08/29/2025 | Press release | Distributed by Public on 08/29/2025 15:24
Item 1.01 Entry into a Material Definitive Agreement.
On August 29, 2025, Nocera, Inc., a Nevada corporation (Nasdaq: NCRA) (the "Company"), entered into a Securities Purchase Agreement (the "Purchase Agreement") with an institutional accredited investor (the "Investor"), pursuant to which the Company agreed to sell, and the Investor agreed to purchase, up to 13,500 shares of the Company's newly-designated Series B Convertible Non-Voting Preferred Stock, par value $0.001 per share (the "Series B Preferred Stock"), having a stated value of $1,000 per shares, at a purchase price of $910 per share. The Series B Preferred Stock convertible into shares of the Company's common stock, par value $0.001 per share (the "Common Stock" and such shares, the "Conversion Shares"), upon the terms and conditions as discussed below in Item 5.03 of this Current Report on Form 8-K.
On August 29, 2025, we issued and sold 3,500 shares of Series B Preferred Stock for an aggregate purchase price of $3.15 million at the initial closing (the "Initial Closing"). Pursuant to the Purchase Agreement, we may issue and sell in one or more additional closings of up to an aggregate of 10,000 additional shares of Series B Preferred Stock subject to the terms and conditions set forth in the Purchase Agreement.
The Purchase Agreements contain customary representations, warranties and covenants by the Company and the Investor. Pursuant to the Purchase Agreement, the Company agreed that until the later (the date no shares of Series B Preferred Stock remain outstanding and five (5) year from the Initial Closing (the "Covenant Period"), it will not, without the prior written consent of the Investor issue any shares of Serie B Preferred Stock other than to the Investor as contemplated in the Purchase Agreement and shall not issue any other securities that would cause a breach or default under the Purchase Agreement or the Certificate of Designation (as defined below). The Company also agreed that during the Covenant Period it will be prohibited from effecting or entering into an agreement to effect any equity security or any equity-linked or related security, any debt, any preferred shares or any purchase rights (each a "Subsequent Placement") involving a Variable Rate Transaction, as defined in the Purchase Agreement. The Company also agreed that from each closing date until the date immediately following the 20th trading day after a registration statement for the resale of the Conversion Shares issuable upon conversion of the shares of Series B Preferred Stock issued in the applicable closing has been declared effective by the SEC, neither it nor any of its subsidiaries shall effect any Subsequent Placement.
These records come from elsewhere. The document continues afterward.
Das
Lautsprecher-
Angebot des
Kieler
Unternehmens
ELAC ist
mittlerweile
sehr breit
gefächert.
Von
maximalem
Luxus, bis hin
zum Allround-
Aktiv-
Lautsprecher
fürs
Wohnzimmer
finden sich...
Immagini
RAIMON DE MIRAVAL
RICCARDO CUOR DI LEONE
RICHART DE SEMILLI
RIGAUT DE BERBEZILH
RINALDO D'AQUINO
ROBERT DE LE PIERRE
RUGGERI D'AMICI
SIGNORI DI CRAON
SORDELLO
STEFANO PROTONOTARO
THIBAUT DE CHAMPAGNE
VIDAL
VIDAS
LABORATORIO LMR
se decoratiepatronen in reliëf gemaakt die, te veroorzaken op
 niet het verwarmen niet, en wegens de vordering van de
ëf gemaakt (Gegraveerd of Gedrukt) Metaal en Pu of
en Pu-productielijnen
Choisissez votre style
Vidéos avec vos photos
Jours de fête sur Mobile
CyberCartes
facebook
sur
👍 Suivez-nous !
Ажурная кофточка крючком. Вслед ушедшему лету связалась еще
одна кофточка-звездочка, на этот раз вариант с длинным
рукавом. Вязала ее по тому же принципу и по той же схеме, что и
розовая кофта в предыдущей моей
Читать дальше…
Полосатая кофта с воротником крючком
The Company also granted to the Investor a participation right in Subsequent Placement until the later of (i) the second anniversary of the date of the Purchase Agreement, and (ii) the last closing date under the Purchase Agreement. Under the Purchase Agreement, the Company will use its reasonable efforts to obtain stockholder approval of the full issuance of the Conversion Shares in accordance with the requirements of Nasdaq Listing Rule 5635(d). Such meeting of the Company's stockholders shall be promptly called and held not later than sixty (60) calendar days after the Initial Closing.
Also on August, 29, 2025 and in connection with the Purchase Agreement, the Company also entered into a Registration Rights Agreement with the Investor (the "Registration Rights Agreement"), pursuant to which the Company agreed to provide certain registration rights with respect to the resale of the Conversion Shares, including certain piggybank registration rights, and agreed to file an initial registration statement within certain time periods as set forth in the Registration Rights Agreement to register the Conversion Shares.
The foregoing descriptions of the Purchase Agreement and the Registration Rights Agreement do not purport to be complete and are qualified in their entirety by reference to the full text of the forms of such agreements, which are filed as Exhibits 10.1 and 10.2 to this Current Report on Form 8-K and incorporated herein by reference.
Item 3.02 Unregistered Sales of Equity Securities.
The issuance and sale of the Series B Preferred Stock at the Initial Closing was made, and the issuance and sale of the additional shares of Series B Preferred Stock and Conversion Shares will be made, in reliance upon the exemption from registration provided by Section 4(a)(2) of the Securities Act of 1933, as amended (the "Securities Act"), and Rule 506(b) of Regulation D promulgated thereunder, as transactions by an issuer not involving a public offering. The Investor represented that it is as "accredited investor" as defined in Rule 501(a) under the Securities Act.
The information in Item 1.01 is incorporated by reference herein.